Your task is to write out exactly the lines from the line containing "Segment spleen." through the end of the records, inclusive at both ends.
┌────────
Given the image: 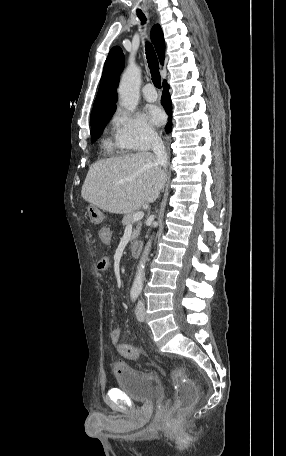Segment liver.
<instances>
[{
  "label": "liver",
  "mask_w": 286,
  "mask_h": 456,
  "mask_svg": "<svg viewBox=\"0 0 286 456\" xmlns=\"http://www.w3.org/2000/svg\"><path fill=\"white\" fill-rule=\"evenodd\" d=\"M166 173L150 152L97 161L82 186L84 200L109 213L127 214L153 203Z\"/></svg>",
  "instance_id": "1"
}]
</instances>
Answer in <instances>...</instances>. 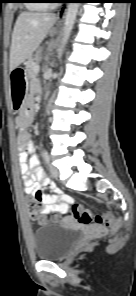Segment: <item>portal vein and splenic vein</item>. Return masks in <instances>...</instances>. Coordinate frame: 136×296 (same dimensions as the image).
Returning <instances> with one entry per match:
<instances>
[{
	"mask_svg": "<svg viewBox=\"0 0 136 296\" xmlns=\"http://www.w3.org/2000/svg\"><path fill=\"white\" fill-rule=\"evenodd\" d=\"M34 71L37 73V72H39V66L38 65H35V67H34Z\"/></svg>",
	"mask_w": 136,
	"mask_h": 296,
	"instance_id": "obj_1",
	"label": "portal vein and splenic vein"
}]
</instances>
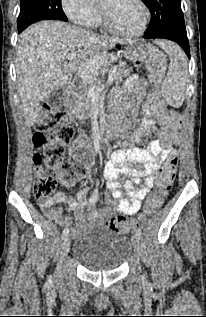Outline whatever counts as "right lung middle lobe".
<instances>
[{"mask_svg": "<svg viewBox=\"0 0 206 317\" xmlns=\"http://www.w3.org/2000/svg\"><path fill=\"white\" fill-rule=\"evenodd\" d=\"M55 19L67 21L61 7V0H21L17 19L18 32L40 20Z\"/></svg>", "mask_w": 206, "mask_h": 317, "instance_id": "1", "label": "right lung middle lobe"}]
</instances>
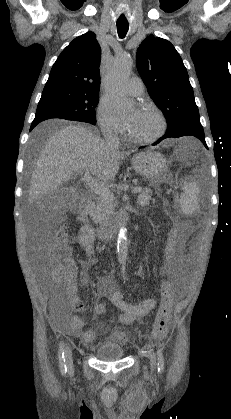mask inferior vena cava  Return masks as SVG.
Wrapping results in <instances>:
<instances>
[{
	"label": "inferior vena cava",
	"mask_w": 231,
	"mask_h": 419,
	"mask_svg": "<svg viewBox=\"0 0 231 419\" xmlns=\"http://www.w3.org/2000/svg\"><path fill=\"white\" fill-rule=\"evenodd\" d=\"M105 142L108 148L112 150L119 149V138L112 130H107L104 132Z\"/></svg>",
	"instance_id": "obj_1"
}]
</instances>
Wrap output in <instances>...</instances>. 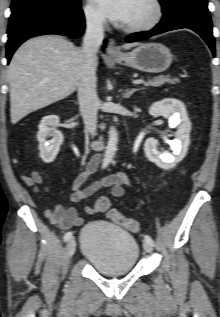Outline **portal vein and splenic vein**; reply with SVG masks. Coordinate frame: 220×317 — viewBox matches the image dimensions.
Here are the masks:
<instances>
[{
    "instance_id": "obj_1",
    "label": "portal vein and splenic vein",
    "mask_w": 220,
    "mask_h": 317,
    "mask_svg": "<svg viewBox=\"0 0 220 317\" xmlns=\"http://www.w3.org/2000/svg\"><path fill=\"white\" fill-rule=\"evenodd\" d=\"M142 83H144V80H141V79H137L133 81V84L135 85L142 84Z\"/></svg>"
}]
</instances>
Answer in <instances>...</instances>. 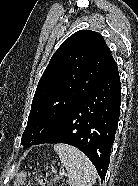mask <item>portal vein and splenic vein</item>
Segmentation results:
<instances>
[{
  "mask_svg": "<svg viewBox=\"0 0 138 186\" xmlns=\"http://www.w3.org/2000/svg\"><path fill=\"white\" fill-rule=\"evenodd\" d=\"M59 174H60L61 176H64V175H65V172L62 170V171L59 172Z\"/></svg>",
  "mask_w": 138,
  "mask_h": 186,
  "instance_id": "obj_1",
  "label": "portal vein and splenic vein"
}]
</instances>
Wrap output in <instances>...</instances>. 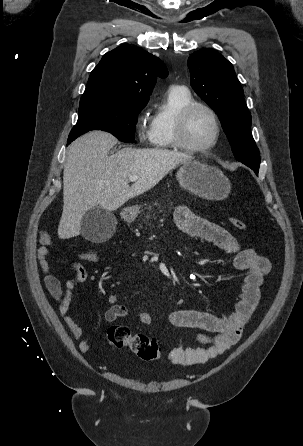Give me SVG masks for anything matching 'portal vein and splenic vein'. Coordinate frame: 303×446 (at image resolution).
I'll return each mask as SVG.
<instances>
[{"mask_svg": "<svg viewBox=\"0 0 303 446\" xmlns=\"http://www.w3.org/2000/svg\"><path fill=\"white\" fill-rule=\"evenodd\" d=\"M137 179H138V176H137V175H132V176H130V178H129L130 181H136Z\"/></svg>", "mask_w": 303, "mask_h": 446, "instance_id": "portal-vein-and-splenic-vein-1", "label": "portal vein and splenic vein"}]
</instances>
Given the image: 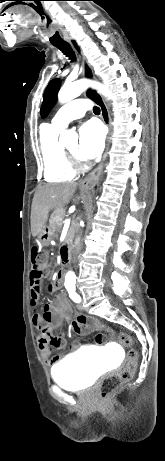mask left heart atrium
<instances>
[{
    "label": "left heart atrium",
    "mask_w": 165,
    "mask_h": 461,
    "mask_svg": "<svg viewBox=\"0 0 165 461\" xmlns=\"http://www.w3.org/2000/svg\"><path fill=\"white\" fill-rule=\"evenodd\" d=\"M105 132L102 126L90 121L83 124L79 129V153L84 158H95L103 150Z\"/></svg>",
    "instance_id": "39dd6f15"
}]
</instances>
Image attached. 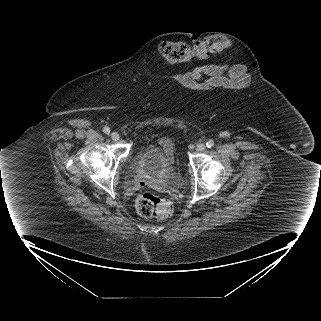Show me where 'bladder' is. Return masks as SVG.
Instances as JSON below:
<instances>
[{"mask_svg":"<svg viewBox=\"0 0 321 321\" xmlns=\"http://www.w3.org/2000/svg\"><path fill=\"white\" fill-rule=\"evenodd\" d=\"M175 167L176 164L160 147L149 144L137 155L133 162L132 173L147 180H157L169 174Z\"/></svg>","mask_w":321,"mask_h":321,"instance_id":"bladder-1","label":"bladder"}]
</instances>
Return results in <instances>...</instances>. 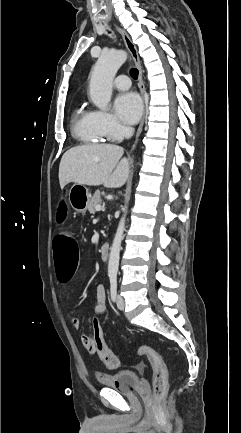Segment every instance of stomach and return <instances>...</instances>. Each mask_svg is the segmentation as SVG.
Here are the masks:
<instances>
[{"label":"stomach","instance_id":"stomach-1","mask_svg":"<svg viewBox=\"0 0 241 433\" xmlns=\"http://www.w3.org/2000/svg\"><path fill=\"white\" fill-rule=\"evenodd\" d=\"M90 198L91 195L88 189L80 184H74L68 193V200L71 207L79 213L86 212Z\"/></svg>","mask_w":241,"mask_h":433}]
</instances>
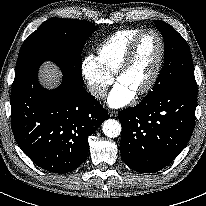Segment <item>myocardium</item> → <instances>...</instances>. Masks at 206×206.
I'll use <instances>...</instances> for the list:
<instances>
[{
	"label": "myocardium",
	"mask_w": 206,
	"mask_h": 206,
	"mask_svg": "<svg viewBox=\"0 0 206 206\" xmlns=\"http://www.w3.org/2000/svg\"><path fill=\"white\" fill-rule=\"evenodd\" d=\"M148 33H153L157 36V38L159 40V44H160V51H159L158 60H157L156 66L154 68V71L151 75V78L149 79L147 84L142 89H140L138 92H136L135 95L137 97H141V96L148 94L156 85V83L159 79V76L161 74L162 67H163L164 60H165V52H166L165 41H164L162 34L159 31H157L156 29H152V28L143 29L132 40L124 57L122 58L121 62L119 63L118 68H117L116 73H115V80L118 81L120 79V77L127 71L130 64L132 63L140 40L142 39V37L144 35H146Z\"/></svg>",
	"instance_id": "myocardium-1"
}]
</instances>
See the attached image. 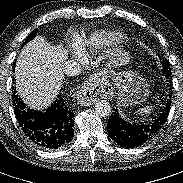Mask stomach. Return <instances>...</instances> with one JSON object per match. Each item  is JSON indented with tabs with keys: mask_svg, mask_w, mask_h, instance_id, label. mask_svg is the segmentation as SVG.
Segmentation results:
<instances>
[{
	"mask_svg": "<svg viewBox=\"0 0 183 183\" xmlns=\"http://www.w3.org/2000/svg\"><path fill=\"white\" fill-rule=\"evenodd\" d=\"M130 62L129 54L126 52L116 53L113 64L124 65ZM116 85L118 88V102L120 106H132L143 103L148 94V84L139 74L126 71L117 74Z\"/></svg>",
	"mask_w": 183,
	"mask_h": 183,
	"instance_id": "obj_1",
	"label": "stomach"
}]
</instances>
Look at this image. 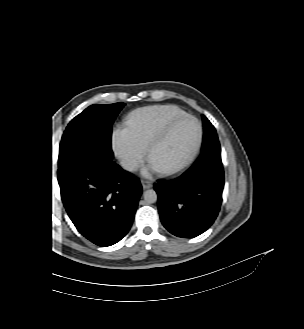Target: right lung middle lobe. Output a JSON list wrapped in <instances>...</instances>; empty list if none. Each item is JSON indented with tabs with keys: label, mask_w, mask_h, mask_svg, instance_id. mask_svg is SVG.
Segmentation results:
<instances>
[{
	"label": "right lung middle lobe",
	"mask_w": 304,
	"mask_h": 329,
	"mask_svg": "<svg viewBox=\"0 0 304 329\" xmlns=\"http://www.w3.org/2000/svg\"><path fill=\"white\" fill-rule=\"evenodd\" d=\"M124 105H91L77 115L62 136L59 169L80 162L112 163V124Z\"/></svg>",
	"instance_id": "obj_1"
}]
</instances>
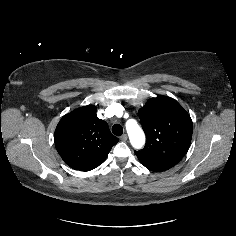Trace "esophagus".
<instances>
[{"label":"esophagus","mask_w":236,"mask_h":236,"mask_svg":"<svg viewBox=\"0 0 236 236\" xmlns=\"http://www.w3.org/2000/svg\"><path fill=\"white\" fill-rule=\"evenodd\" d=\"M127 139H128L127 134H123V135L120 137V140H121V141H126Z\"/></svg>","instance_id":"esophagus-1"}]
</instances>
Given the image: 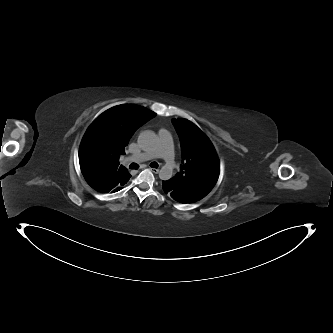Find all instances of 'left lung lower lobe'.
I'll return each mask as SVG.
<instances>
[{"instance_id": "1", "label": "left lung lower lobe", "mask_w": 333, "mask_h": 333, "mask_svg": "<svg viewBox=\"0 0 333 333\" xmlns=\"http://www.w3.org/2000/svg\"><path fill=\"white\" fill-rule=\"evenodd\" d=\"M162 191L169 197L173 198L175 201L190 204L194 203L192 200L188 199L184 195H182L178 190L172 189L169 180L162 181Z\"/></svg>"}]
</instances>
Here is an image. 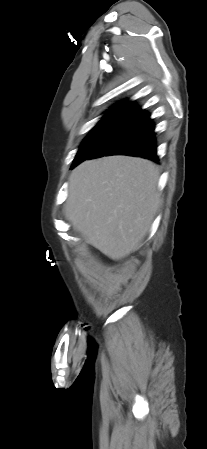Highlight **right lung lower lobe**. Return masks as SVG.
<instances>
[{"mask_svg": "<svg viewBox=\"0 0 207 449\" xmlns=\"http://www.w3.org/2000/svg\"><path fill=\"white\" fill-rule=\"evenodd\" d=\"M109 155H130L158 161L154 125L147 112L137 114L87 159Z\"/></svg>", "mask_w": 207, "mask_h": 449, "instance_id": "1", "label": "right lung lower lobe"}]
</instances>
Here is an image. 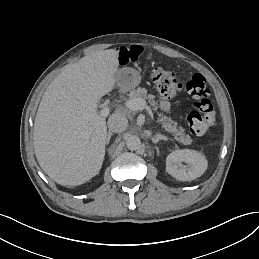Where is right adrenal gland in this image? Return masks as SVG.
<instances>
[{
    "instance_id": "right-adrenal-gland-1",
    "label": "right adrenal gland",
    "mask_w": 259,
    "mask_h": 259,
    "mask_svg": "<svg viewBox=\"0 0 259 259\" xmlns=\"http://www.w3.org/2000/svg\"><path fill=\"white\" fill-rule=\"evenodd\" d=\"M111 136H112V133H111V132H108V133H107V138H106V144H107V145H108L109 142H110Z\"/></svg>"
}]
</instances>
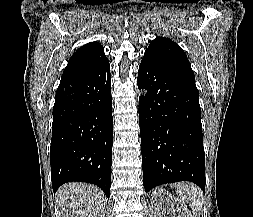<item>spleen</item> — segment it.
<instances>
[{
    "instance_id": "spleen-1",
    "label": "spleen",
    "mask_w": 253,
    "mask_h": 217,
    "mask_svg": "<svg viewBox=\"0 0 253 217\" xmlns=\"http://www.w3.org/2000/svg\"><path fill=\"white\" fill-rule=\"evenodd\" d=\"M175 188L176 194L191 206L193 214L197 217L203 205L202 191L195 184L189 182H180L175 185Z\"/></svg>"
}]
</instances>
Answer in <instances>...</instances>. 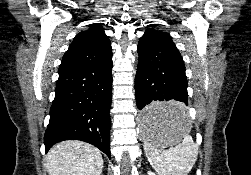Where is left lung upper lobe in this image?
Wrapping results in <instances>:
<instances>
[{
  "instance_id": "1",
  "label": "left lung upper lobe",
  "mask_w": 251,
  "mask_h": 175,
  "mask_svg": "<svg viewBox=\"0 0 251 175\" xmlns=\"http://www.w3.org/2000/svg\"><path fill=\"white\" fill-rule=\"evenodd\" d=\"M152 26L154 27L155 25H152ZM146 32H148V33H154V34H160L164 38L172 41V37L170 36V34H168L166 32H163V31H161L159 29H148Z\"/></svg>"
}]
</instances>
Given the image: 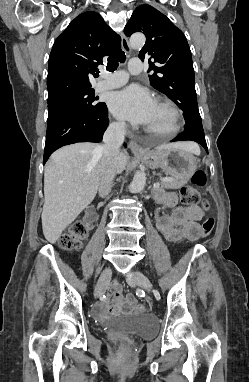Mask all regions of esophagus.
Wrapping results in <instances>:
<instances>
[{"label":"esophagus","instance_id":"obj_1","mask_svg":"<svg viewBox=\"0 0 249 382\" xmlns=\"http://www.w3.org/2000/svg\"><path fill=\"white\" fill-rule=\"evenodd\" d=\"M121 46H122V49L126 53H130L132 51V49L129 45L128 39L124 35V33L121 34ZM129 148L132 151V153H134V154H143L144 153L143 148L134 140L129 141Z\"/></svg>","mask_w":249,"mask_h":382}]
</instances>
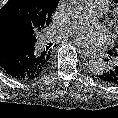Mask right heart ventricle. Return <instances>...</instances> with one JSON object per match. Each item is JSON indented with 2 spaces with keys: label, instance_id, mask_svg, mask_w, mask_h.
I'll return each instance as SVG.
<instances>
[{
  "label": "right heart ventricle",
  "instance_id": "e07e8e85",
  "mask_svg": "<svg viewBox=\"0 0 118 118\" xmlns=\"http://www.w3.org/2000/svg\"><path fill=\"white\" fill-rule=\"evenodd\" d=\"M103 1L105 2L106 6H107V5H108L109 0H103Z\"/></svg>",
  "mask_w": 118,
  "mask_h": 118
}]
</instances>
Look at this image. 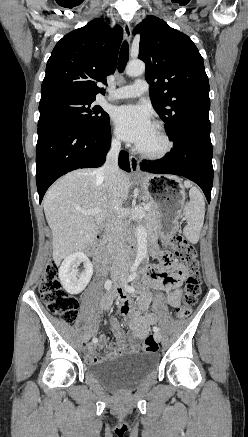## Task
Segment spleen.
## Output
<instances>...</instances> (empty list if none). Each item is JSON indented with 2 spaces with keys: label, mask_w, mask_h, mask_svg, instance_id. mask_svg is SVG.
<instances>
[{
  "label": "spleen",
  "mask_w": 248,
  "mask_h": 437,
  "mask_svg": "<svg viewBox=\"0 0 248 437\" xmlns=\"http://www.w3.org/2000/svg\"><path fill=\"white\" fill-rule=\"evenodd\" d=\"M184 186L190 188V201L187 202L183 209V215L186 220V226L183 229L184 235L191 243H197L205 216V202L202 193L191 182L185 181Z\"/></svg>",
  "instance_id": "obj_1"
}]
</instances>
└────────
# Solution to the problem
Segment spleen.
## Output
<instances>...</instances> (empty list if none). Each item is JSON indented with 2 spaces with keys: label, mask_w, mask_h, mask_svg, instance_id. mask_svg is SVG.
<instances>
[{
  "label": "spleen",
  "mask_w": 248,
  "mask_h": 437,
  "mask_svg": "<svg viewBox=\"0 0 248 437\" xmlns=\"http://www.w3.org/2000/svg\"><path fill=\"white\" fill-rule=\"evenodd\" d=\"M184 186L190 188V201L187 202L183 209V215L186 220V226L183 229L184 235L191 243H197L205 216V202L202 193L191 182L185 181Z\"/></svg>",
  "instance_id": "obj_1"
}]
</instances>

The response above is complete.